**Stored dataset items**
==========

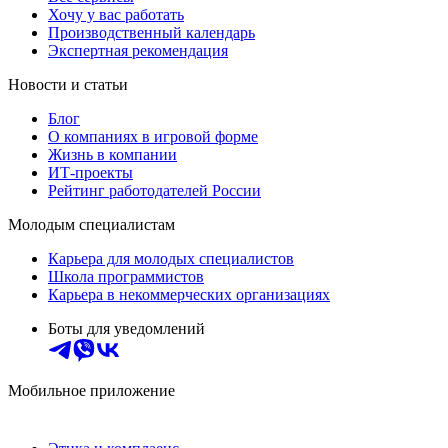
Хочу у вас работать
Производственный календарь
Экспертная рекомендация
Новости и статьи
Блог
О компаниях в игровой форме
Жизнь в компании
ИТ-проекты
Рейтинг работодателей России
Молодым специалистам
Карьера для молодых специалистов
Школа программистов
Карьера в некоммерческих организациях
Боты для уведомлений
Мобильное приложение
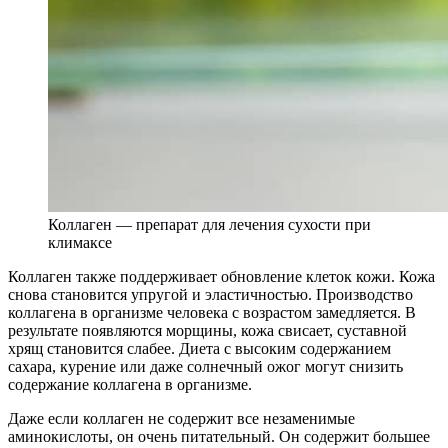
Коллаген — препарат для лечения сухости при
климаксе
Коллаген также поддерживает обновление клеток кожи. Кожа
снова становится упругой и эластичностью. Производство
коллагена в организме человека с возрастом замедляется. В
результате появляются морщины, кожа свисает, суставной
хрящ становится слабее. Диета с высоким содержанием
сахара, курение или даже солнечный ожог могут снизить
содержание коллагена в организме.
Даже если коллаген не содержит все незаменимые
аминокислоты, он очень питательный. Он содержит большее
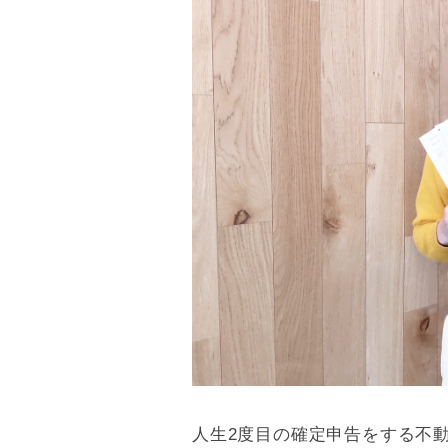
人生2度目の確定申告をする不動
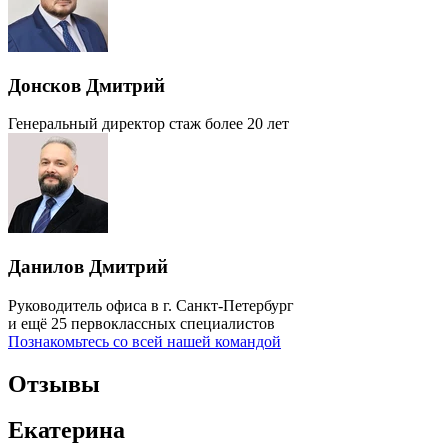
Донсков Дмитрий
Генеральный директор
стаж более 20 лет
Данилов Дмитрий
Руководитель офиса в г. Санкт-Петербург
и ещё 25 первоклассных специалистов
Познакомьтесь со всей нашей командой
Отзывы
Екатерина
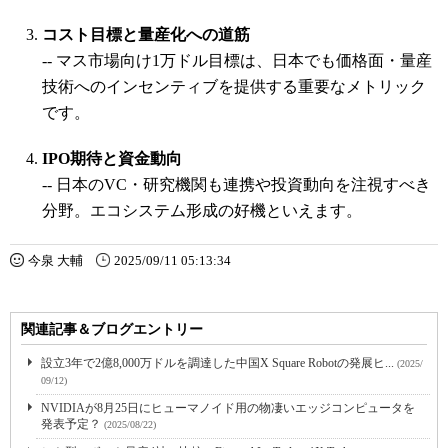
コスト目標と量産化への道筋
-- マス市場向け1万ドル目標は、日本でも価格面・量産
技術へのインセンティブを提供する重要なメトリック
です。
IPO期待と資金動向
-- 日本のVC・研究機関も連携や投資動向を注視すべき
分野。エコシステム形成の好機といえます。
今泉 大輔
2025/09/11 05:13:34
関連記事＆ブログエントリー
設立3年で2億8,000万ドルを調達した中国X Square Robotの発展ヒ...
(2025/
09/12)
NVIDIAが8月25日にヒューマノイド用の物凄いエッジコンピュータを
発表予定？
(2025/08/22)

==========

**YOUR ASSIGNMENT**
What you need to produce is an exact copy of the entries above, limited to the lines from the one with "人生2度目の確定申告をする不動" up to and including the one with "設立3年で2億8,000万ドルを調達した中国X Square Robotの発展ヒ...", without pictures.

**ANSWER TO THIS PROBLEM**
人生2度目の確定申告をする不動
Донсков Дмитрий
Генеральный директор
стаж более 20 лет
Данилов Дмитрий
Руководитель офиса в г. Санкт-Петербург
и ещё 25 первоклассных специалистов
Познакомьтесь со всей нашей командой
Отзывы
Екатерина
コスト目標と量産化への道筋
-- マス市場向け1万ドル目標は、日本でも価格面・量産
技術へのインセンティブを提供する重要なメトリック
です。
IPO期待と資金動向
-- 日本のVC・研究機関も連携や投資動向を注視すべき
分野。エコシステム形成の好機といえます。
今泉 大輔
2025/09/11 05:13:34
関連記事＆ブログエントリー
設立3年で2億8,000万ドルを調達した中国X Square Robotの発展ヒ...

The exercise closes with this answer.